On Friday, the IRS issued final regulations governing Section 199A of the tax code. The rule confirms that owners and shareholders of insurance agencies and brokerages organized as pass-through entities are eligible for a tax deduction of up to 20% on “qualified business income”—regardless of taxable income level. The deduction is available for taxable years 2018 through 2025.
The new deduction reduces the top effective tax rate on pass-through income to approximately 29% from 37%. For those in the 24% bracket, it can reduce the rate to as low as 19.2%.
The regulation is a significant government affairs victory for Big “I” member agencies. Since passage of the 2017 tax reform law, the Big “I” has been aggressively advocating before Congress and the Trump Administration to ensure that insurance agencies and brokerages organized as pass-through entities fully benefit from tax reform.

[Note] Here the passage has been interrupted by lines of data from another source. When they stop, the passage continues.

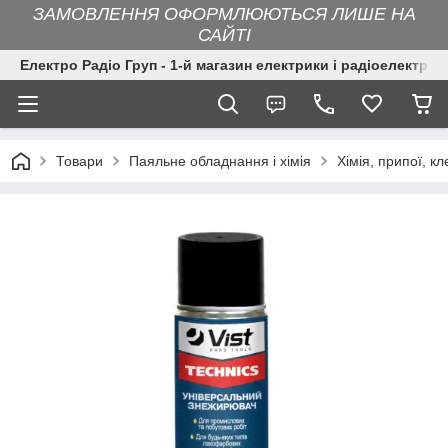
ЗАМОВЛЕННЯ ОФОРМЛЮЮТЬСЯ ЛИШЕ НА
САЙТІ
Електро Радіо Груп - 1-й магазин електрики і радіоелектрон
Товари
Паяльне обладнання і хімія
Хімія, припої, кл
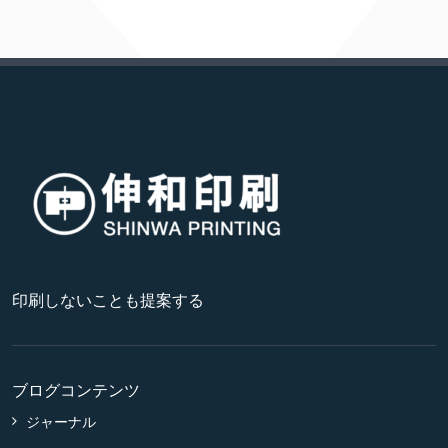
印刷しないことも提案する
ブログコンテンツ
ジャーナル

The final regulation is substantially similar to a draft regulation released in August. Under the regulation, owners and shareholders of insurance agencies and brokerages where the owner or shareholder’s annual taxable income does not exceed $315,000 for joint filers and $157,500 for single filers in 2018 can take a 20% deduction on qualified business income.

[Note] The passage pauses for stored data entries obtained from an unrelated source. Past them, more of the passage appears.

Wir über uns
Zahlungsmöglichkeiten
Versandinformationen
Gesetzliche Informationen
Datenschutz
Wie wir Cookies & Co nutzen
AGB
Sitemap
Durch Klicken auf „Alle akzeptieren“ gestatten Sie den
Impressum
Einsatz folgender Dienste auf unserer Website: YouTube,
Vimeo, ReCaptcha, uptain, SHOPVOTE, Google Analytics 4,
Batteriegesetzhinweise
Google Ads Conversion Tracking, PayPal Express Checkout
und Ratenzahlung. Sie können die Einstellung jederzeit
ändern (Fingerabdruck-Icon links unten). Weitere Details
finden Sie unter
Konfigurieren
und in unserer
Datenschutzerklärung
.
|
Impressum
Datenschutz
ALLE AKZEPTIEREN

For insurance agencies and brokerages where the owner or shareholder’s annual taxable income exceeds these levels, the deduction is available for qualified business income derived from the sale and servicing of insurance products. However, the deduction may be limited on income derived from consulting or financial services activities if that non-traditional income exceeds certain de minimis thresholds. Additionally, above these same income levels, the total amount of the deduction cannot exceed 50% of employee W-2 wages, or 25% of W-2 wages plus 2.5% of capital assets, such as tangible property purchased for the business—whichever is greater.
Owners and shareholders of insurance agencies and brokerages organized as pass-through entities can take full advantage of the 20% deduction, no matter their taxable income levels, because the IRS does not consider the sale and servicing of insurance products to be a “specified service trade or business.” Other professions such as doctors, lawyers, accountants, stock brokers and certain consulting and financial advisory activities are a “specified service trade or business” under the regulation.
Owners and shareholders of “specified service trades and businesses” with annual taxable income between $315,000 and $415,000 (joint) and $157,500 and $207,500 (single) will slowly see the deduction phased out. Those above $415,000 (joint) and $207,500 (single) are prohibited from utilizing the new deduction.
While a major victory Big “I” members, the regulations are complex. The Big “I” encourages members—especially those who derive income from non-traditional activities—to consult a tax professional to determine how the new deduction specifically impacts their businesses.
Jennifer Webb is Big “I” federal government affairs counsel.